Kebijakan disparitas yang dimaksud yakni mengenakan cukai lebih tinggi kepada rokok non-berbahan baku lokal (Sigaret Putih Mesin/SPM) dibandingkan cukai untuk rokok kretek (Sigaret Kretek Mesin/SKM).
Baca: DPR Sebut Kebijakan Terkait Cukai Rokok Ditunda Sampai Tahun Politik Berakhir
Desakan itu respons terhadap usulan sejumlah anggota Komisi XI DPR RI, yang menghendaki dilakukannya penggabungan volume produksi SKM dan SPM.
”Usulan penggabungan segmen SKM dan SPM itu jelas kurang tepat. Sebab, hal itu justru akan memicu persaingan yang tidak sehat pada ekosistem industri hasil tembakau di Indonesia,” kata Ketua Umum Dewan Pimpinan Nasional APTI Agus Parmuji, dalam keterangan persnya.
Penolakan APTI terhadap usulan Komisi XI DPR RI utamanya didasarkan pada perbedaan generik biologis SPM dan SKM. Sehingga, kebijakan terhadap kedua produk tembakau tersebut tidak dapat disatukan.
Agus bahkan meyakini, usulan yang didesakkan oleh politisi Senayan tersebut akan melibas produksi hasil pertanian tembakau nasional.
”Sebab, produksi SKM yang merupakan penyerap bahan baku tembakau nasional tidak akan mampu bersaing di pasaran dengan SPM yang sudah memiliki brand nasional,” tegasnya.

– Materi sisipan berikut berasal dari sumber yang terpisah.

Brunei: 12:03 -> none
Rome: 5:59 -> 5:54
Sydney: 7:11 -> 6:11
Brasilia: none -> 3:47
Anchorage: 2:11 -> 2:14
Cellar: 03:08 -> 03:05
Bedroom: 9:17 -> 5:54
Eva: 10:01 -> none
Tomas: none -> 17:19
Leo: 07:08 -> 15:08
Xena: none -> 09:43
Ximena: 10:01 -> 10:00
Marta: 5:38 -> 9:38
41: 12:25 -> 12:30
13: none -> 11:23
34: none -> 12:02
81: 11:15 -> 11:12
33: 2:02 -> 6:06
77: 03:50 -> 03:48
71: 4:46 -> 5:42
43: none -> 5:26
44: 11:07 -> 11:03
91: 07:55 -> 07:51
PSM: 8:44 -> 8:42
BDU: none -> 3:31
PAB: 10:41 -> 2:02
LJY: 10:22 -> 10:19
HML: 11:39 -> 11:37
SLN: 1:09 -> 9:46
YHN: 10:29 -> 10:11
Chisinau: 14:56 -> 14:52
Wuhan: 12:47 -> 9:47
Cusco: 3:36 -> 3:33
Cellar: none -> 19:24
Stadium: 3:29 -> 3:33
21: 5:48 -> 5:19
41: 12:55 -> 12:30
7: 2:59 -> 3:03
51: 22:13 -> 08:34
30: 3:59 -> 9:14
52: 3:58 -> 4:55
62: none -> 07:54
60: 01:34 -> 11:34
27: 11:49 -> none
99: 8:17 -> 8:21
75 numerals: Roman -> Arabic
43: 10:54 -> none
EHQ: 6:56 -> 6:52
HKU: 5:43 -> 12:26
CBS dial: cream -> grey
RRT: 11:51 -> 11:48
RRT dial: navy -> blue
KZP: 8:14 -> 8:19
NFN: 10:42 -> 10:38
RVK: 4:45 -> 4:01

Seperti diwartakan, awal Februari lalu, beberapa anggota Komisi XI DPR RI kencang menyuarakan desakan kepada pemerintah untuk menggabungkan volume produksi SKM dan SPM pada 2019 ini.
Mereka berpendapat, penggabungan kedua segmen tersebut akan menghindarkan negara dari kebocoran penerimaan cukai.
Anggota Komisi XI dari Fraksi PDI Perjuangan, Indah Kurnia, misalnya, menyebut penggabungan SKM dan SPM akan memaksimalkan penerimaan negara dari cukai.
Penggabungan ini juga akan menghentikan praktik penghindaran pajak pabrikan rokok asing besar, yang saat ini masih menikmati tarif cukai murah.
”Jika hal ini dilakukan, maka kebijakan tersebut juga akan melindungi pabrikan rokok kecil dari persaingan harga dengan pabrikan asing besar,” kata Indah.
Hal senada disampaikan anggota DPR dari Fraksi Partai Persatuan Pembangunan (PPP), Amir Uskara. Kata dia, penggabungan SKM dan SPM harus tetap direalisasikan.
Ia tidak ingin pabrikan besar asing terus menikmati tarif cukai yang murah. ”Penundaan penggabungan justru akan menyulitkan pabrikan rokok kecil,” jelas Amir.